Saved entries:
= = = = =
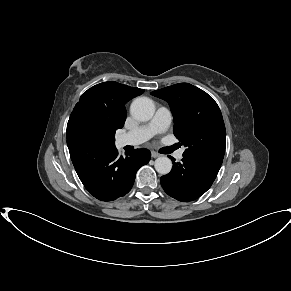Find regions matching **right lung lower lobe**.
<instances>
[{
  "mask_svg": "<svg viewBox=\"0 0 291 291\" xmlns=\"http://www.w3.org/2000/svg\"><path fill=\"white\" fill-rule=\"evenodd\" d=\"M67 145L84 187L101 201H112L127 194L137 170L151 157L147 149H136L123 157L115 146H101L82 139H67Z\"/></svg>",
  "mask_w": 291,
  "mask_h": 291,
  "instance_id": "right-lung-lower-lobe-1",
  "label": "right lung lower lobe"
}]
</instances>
= = = = =
Activity: Transcribe every line of the records exactly. Pictures do not belong in the copy.

Answer box:
Find regions matching **right lung lower lobe**.
<instances>
[{
  "mask_svg": "<svg viewBox=\"0 0 291 291\" xmlns=\"http://www.w3.org/2000/svg\"><path fill=\"white\" fill-rule=\"evenodd\" d=\"M67 145L84 187L101 201H112L127 194L137 170L151 157L147 149H136L123 157L115 146H101L82 139H67Z\"/></svg>",
  "mask_w": 291,
  "mask_h": 291,
  "instance_id": "right-lung-lower-lobe-1",
  "label": "right lung lower lobe"
}]
</instances>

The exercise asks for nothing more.